### WHAT TO WORK ON
Return each entry word for word and skip its pictures.

EXERCISE DATA Start Marker

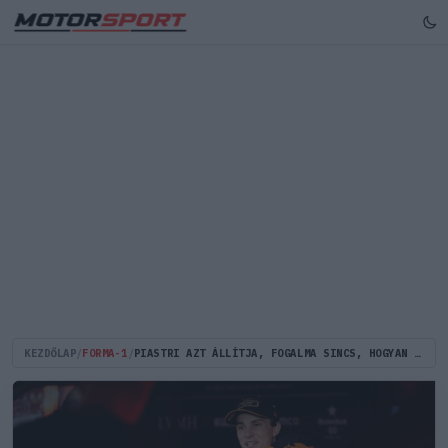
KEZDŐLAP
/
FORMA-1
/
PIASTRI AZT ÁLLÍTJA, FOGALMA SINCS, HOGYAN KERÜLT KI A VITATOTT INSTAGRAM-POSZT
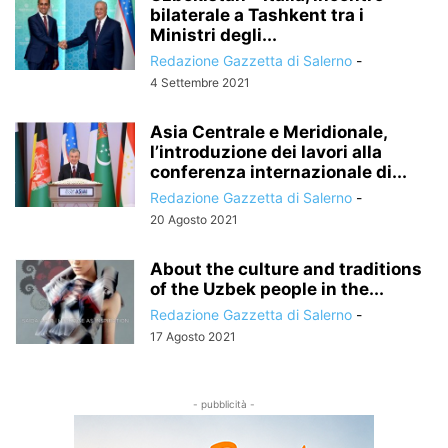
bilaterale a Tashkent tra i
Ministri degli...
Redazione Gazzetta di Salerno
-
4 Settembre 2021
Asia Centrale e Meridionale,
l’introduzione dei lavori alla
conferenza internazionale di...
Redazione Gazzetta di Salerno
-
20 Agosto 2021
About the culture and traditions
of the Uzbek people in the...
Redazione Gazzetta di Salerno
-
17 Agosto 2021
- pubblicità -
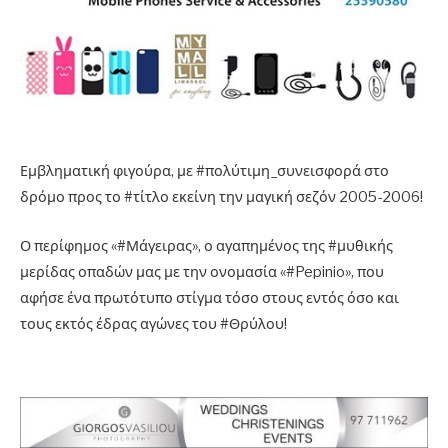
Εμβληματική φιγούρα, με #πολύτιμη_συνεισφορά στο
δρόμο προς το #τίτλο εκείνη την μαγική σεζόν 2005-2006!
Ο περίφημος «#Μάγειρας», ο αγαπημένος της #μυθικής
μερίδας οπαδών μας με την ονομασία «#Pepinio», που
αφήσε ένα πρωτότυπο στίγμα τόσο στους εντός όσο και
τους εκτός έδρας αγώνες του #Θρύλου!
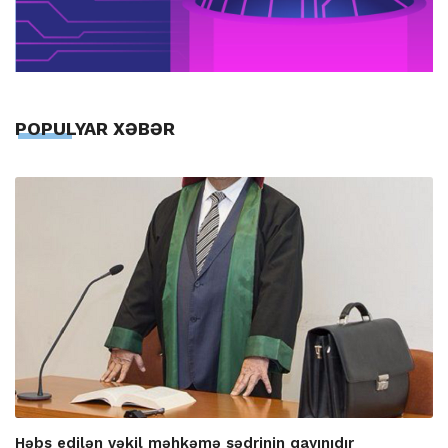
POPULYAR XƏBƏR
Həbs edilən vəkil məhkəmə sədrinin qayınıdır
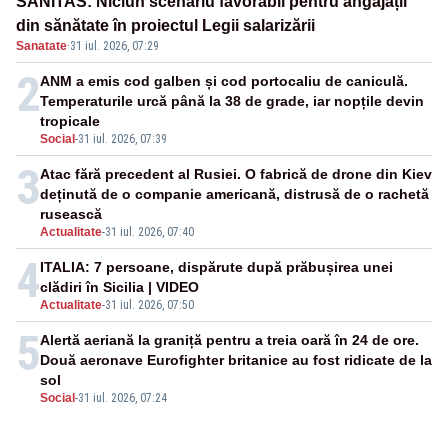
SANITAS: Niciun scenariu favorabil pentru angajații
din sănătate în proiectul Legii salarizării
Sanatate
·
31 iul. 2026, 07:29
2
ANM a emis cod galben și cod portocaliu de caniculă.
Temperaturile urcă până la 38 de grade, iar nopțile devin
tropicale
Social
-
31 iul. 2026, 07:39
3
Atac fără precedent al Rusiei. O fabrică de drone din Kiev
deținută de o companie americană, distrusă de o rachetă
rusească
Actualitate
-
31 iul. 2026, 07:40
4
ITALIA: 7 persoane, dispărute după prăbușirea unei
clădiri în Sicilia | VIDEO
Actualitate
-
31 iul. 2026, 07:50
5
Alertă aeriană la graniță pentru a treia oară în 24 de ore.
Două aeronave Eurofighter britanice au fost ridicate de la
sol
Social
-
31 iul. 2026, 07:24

EXERCISE DATA End Marker

### TASK OUTPUT
KEZDŐLAP
/
FORMA-1
/
PIASTRI AZT ÁLLÍTJA, FOGALMA SINCS, HOGYAN KERÜLT KI A VITATOTT INSTAGRAM-POSZT
bilaterale a Tashkent tra i
Ministri degli...
Redazione Gazzetta di Salerno
-
4 Settembre 2021
Asia Centrale e Meridionale,
l’introduzione dei lavori alla
conferenza internazionale di...
Redazione Gazzetta di Salerno
-
20 Agosto 2021
About the culture and traditions
of the Uzbek people in the...
Redazione Gazzetta di Salerno
-
17 Agosto 2021
- pubblicità -
Εμβληματική φιγούρα, με #πολύτιμη_συνεισφορά στο
δρόμο προς το #τίτλο εκείνη την μαγική σεζόν 2005-2006!
Ο περίφημος «#Μάγειρας», ο αγαπημένος της #μυθικής
μερίδας οπαδών μας με την ονομασία «#Pepinio», που
αφήσε ένα πρωτότυπο στίγμα τόσο στους εντός όσο και
τους εκτός έδρας αγώνες του #Θρύλου!
POPULYAR XƏBƏR
Həbs edilən vəkil məhkəmə sədrinin qayınıdır
SANITAS: Niciun scenariu favorabil pentru angajații
din sănătate în proiectul Legii salarizării
Sanatate
·
31 iul. 2026, 07:29
2
ANM a emis cod galben și cod portocaliu de caniculă.
Temperaturile urcă până la 38 de grade, iar nopțile devin
tropicale
Social
-
31 iul. 2026, 07:39
3
Atac fără precedent al Rusiei. O fabrică de drone din Kiev
deținută de o companie americană, distrusă de o rachetă
rusească
Actualitate
-
31 iul. 2026, 07:40
4
ITALIA: 7 persoane, dispărute după prăbușirea unei
clădiri în Sicilia | VIDEO
Actualitate
-
31 iul. 2026, 07:50
5
Alertă aeriană la graniță pentru a treia oară în 24 de ore.
Două aeronave Eurofighter britanice au fost ridicate de la
sol
Social
-
31 iul. 2026, 07:24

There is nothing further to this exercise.